Le prime due partite della serie finale al meglio delle sette, giocate entrambe a Dallas, non hanno avuto storia. Pronti, via: due a zero per la squadra di Nowitzki, il Bird tamarro. Tutto secondo pronostico. Miami sembrava già spacciata. Le partite dalla terza all’eventuale quinta si giocano, secondo la regola Nba, sul campo di Miami. A Dallas sarebbe bastata una vittoria su tre partite per poter tornare in relativa tranquillità a casa e piazzare il match ball, ma l’opinione prevalente era che i Mavericks avrebbero spazzato via gli Heats in non più di quattro o al massimo cinque partite, e che quindi avrebbero chiuso la serie in trasferta.
La terza partita sembrava confermare il pronostico. Dopo due tempi equilibrati con Miami aggrappata al match grazie al sostegno del tifo amico, nel terzo quarto Dallas ha preso il largo: 34 a 16 di parziale e partita saldamente controllata. A sei minuti e trentaquattro secondi dalla fine dell’incontro (cioè a sette ottavi di partita già giocata) ai Mavericks stava funzionando tutto alla perfezione e si trovavano in vantaggio di tredici punti. Insomma, in una parola: inerzia. Schiacciante, invincibile, devastante inerzia. La stessa arena stracolma di tifosi di Miami s’era ammutolita. Nessuno ci credeva più. Volendo fare un paragone calcistico: tre a zero a un quarto d’ora dal novantesimo. All’improvviso, tuttavia, i Mavericks, quel tir lanciato a centocinquanta all’ora verso la vittoria, sono finiti contro un muro. Un muro fatto di niente, in apparenza. I tiri che fino ad allora erano entrati non entravano più. In compenso, entravano ai loro avversari. Piano piano, punto a punto, in quei sei minuti e trentaquattro secondi gli Heats, guidati dal fenomeno Wade autore alla fine di 42 punti, hanno piazzato un parziale di 21 a 6 e sono riusciti a riportarsi sotto e a sorpassare i loro avversari a nove secondi dal termine con un canestro del loro giocatore fino a quel punto più deludente, Gary Payton. Infine, negli ultimi istanti di gioco, Dirk Nowitzki ha avuto nelle mani la possibilità di ribaltare ulteriormente l’esito della partita: s’è gettato verso il canestro, ha subito un fallo, s’è ritrovato sulla linea dei tiri liberi. E a quel punto proprio lui, che in media per tutta la stagione ne ha messi nove su dieci, ne ha sbagliato uno su due, consegnando la vittoria agli Heats.

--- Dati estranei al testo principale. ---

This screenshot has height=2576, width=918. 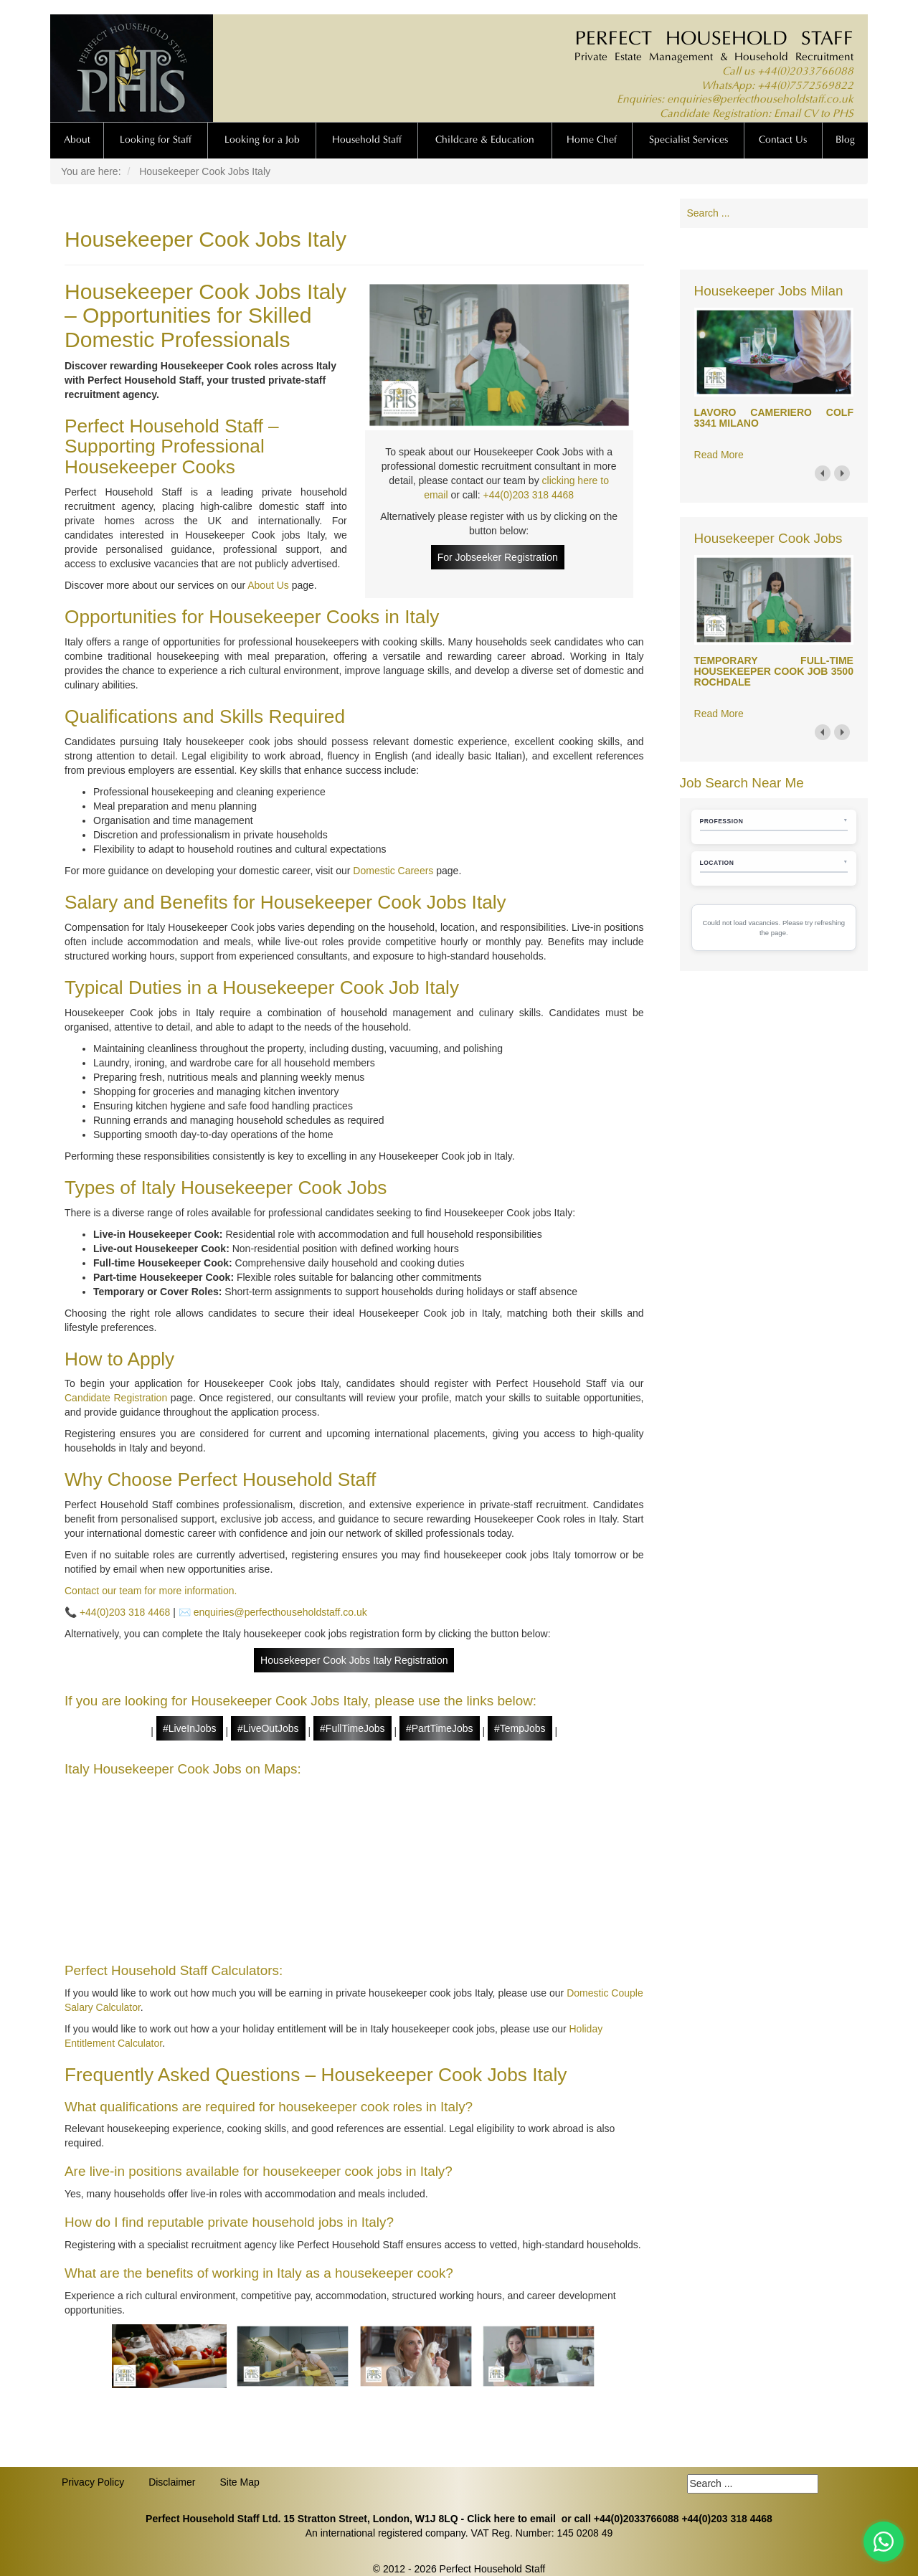 I want to click on #PartTimeJobs, so click(x=439, y=1728).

Nella gara successiva, la quarta della serie, gli Heats hanno controllato il match dall’inizio alla fine, hanno vinto con più di venti punti di scarto (Wade, per rimarcare il proprio talento, ne ha piazzati da solo la bellezza di 36) e hanno impattato la finale sul due a due.
Ora il titolo Nba verrà assegnato al termine di quella che, in pratica, è una miniserie di tre partite: la prima in casa di Miami si è giocata nella notte tra domenica e lunedì, le ultime due si giocheranno ancora in Texas. Difficile dire che cosa possa succedere. Certo è che l’inerzia, adesso, sembra essere tutta dalla parte di Miami.